Decidim Amendment Acceptance Vulnerability Allows Unauthorized Proposal Coauthorship

A vulnerability in Decidim's amendment handling allows any registered and authenticated user to accept or reject amendments on proposals, impacting users who have enabled the amendments feature. This issue arises because the platform grants coauthorship to users who amend proposals, thereby falsely attributing authorship to those who accept amendments. The vulnerability is present in Decidim versions 0.19.0 prior to 0.30.5 and 0.31.1, with the exception of 0.31.3, which is not vulnerable. The issue can be exploited by simply accepting or rejecting amendments on affected proposals.

Impact

Exploiting this vulnerability allows users to manipulate the amendment acceptance process, potentially leading to unauthorized changes in proposal authorship and coauthorship credits.

Reproduction

To reproduce this vulnerability, log in as a registered user on a Decidim instance running a vulnerable version.
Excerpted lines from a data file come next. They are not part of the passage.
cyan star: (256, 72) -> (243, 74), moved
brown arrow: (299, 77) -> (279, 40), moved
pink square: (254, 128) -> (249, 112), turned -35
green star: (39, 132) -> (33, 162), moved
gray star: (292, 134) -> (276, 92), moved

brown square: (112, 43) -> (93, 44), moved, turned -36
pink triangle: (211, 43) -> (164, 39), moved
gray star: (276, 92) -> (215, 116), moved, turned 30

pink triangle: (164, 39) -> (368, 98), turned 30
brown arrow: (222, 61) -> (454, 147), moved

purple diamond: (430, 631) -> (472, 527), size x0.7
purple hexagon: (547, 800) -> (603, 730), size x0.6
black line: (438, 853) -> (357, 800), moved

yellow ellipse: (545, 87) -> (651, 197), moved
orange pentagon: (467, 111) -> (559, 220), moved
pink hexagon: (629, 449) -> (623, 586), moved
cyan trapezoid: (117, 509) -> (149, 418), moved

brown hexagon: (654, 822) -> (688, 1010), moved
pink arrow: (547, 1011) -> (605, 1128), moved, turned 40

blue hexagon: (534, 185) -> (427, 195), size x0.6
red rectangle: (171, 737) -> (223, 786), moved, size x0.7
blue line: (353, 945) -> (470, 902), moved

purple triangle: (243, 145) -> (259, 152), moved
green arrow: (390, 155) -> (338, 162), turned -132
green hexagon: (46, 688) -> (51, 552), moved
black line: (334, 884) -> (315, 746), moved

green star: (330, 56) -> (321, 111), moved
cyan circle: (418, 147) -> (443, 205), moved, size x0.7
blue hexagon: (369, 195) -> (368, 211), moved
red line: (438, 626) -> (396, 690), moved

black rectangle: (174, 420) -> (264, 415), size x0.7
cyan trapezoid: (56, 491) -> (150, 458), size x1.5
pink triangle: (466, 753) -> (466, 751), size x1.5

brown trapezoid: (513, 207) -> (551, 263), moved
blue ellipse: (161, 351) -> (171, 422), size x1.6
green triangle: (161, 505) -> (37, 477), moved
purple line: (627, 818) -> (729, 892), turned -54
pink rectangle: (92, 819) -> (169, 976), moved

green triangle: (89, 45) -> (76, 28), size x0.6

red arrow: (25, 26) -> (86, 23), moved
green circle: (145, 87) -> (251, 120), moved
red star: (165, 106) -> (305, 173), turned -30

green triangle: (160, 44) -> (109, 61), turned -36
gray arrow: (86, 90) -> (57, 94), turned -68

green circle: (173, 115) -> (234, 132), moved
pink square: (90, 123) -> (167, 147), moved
Navigate to a proposal with the amendments feature enabled. Without any special permissions, accept or reject an amendment. The action will be processed as if it were done by the proposal's original author, due to the coauthorship feature.

Remediation

Users can update to Decidim versions 0.30.5 or 0.31.1, where this vulnerability has been fixed. Alternatively, the amendments reactions feature can be disabled for the affected component, such as proposals.